5.3- A la rencontre des secrets
de longévité
Nous avons rencontré des personnes âgées
avec qui nous avons conversé notamment sur les secrets de la
longévité et les transformations sociales observées. Nous
comptons un supercentenaire et un nonagénaire.
Photo 13 : Tata
Agnimel, Ndjruman-odjogba, Doyen d'âge 102 ans.
Débrimou, (enquête personnelle,
Décembre 2009).
Nênici Tata Agnimel a 102 ans, père de six
enfants, il appartient à la classe d'âge des Ndjruman-odjogba, la
classe d'âge la plus âgée. Il est lui-même le doyen
d'âge du village de Débrimou. Il est marié et son
épouse membre de la classe d'âge des Abrahman-odjogba a 87 ans.
Cet ex cultivateur affirme la rareté et le
caractère divin de la longévité. Il tire sa satisfaction
des pouvoirs spirituels et religieux que lui confère son âge. Pour
lui, les ennemis de la longévité ont pour nom: le vol, le
mensonge, l'insalubrité. Son ambition actuelle est que sa vie se
prolonge jusqu'à l'inauguration de la nouvelle Eglise Catholique du
village en construction.
Il refuse la vie dans un hospice fort de son attachement
à sa famille et à son village. Son alimentation de base se
compose de l'attiéké et du poisson, ajouté à cela
la consommation d'alcool et de tabac.
Il ne se fait conter aucune cérémonie
d'angbandji. Il y assiste lui-même. Car il faut le rappeler, lors de ces
cérémonies, on fait souvent des dons aux êbebu et aux
post-êbebu. Il est donc présent pour avoir sa part de manne. Nous
avons été témoins ce 19 décembre 2009 de cinq
cérémonies d'Angbandji auxquelles il a pris part de 9 heures
à 18 heures temps universel.
Photo 14 : Lakpikine Agori Essis Jean,
Abrahman-kata, 87 ans, doyen d'âge d'Armébé.

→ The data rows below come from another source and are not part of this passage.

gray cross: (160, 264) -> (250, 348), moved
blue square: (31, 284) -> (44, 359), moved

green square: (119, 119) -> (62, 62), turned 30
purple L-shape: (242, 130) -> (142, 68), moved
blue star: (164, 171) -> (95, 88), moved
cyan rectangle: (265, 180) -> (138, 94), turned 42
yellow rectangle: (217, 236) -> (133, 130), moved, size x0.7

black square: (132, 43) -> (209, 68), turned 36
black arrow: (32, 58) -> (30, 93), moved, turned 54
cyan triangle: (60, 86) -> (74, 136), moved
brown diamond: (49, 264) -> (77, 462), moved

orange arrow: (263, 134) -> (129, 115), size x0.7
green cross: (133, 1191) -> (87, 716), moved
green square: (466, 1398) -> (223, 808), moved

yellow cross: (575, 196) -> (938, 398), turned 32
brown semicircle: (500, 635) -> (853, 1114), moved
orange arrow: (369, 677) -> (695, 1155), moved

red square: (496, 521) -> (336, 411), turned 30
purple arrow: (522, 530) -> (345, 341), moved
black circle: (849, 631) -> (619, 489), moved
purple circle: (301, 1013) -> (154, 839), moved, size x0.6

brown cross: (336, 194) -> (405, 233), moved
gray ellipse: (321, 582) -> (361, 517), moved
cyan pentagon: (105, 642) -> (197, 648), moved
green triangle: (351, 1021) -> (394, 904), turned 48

Armébé, (enquête personnelle,
Août 2009).
Lakpikine Agori Essis Jean a 87 ans, il est membre de la
classe d'âge des Abrahman-kata. Il détient le titre de doyen
d'âge du village d'Armébé. Dans la génération
des Abrahman, ils sont deux à être en vie. Cependant, en raison du
mauvais état de santé du second, nous n'avons pas pu lui rendre
visite.
En sa qualité de doyen et eu égard à ses
connaissances, c'est vers lui que les autorités villageoises nous ont
orienté pour connaître l'histoire de l'êbeb, dont son
village en est l'inventeur et nous relater l'histoire de la provenance du
peuple Odjukru. A en croire ses propos, sa principale difficulté est
l'enflure du pied gauche qui est de nature à limiter ses
déplacements.
Sur la nature de ses rapports avec ses cadets êbebu, il
se sent respecté dans la mesure où il est consulté et
qu'il est considéré comme une personne de
référence. Il conseille aux jeunes de se détourner du
vol.
La deuxième partie, fondements anthropologiques de la
société Odjukru et sa vision du grand âge a
été déclinée en trois chapitres. On note que dans
la société Odjukru, il y a trois institutions sociales majeures
à savoir: le low, l'angbandji et l'êbeb qui ont pour fonction
d'assurer l'intégration sociale des membres. Le low est le niveau
primaire de socialisation et d'attribution d'identité collective
à une classe d'âge. L'angbandji est l'institution
intermédiaire qui confirme les vertus de savoir-être et de
savoir-faire acquis au cours du low. Ces vertus sont manifestes par la
possession de capitaux social, culturel et symbolique. Et l'êbeb qui est
l'institution la plus prestigieuse qui confère aux personnes
âgées le pouvoir politique. La fonction d'êbebu
elle-même ouvre la voie à l'appartenance à quatre
échelles honorifiques d'âge avancé.
Au niveau structurel, on constate que la société
Odjukru est régulée par les aînés sociaux. Au plan
idéologique, l'êbeb en tant que pouvoir gérontocratique est
légitimé par une légende qui contribue à anoblir le
grand âge et au plan symbolique, il y a des images ou
éléments matériels dont l'usage et le sens promeuvent le
grand âge.
Le régime gérontocratique Odjukru est
lui-même lié aux représentations sociales de la vieillesse
et de la longévité. Ces représentations sociales sont
dialectiques en ce sens qu'à la vieillesse rayonnante on associe la
longévité récompense et à la vieillesse
pathologique on fait correspondre la longévité punition. Ces
perceptions de la vieillesse et de la longévité
déterminent les rapports sociaux et influencent les conduites sociales.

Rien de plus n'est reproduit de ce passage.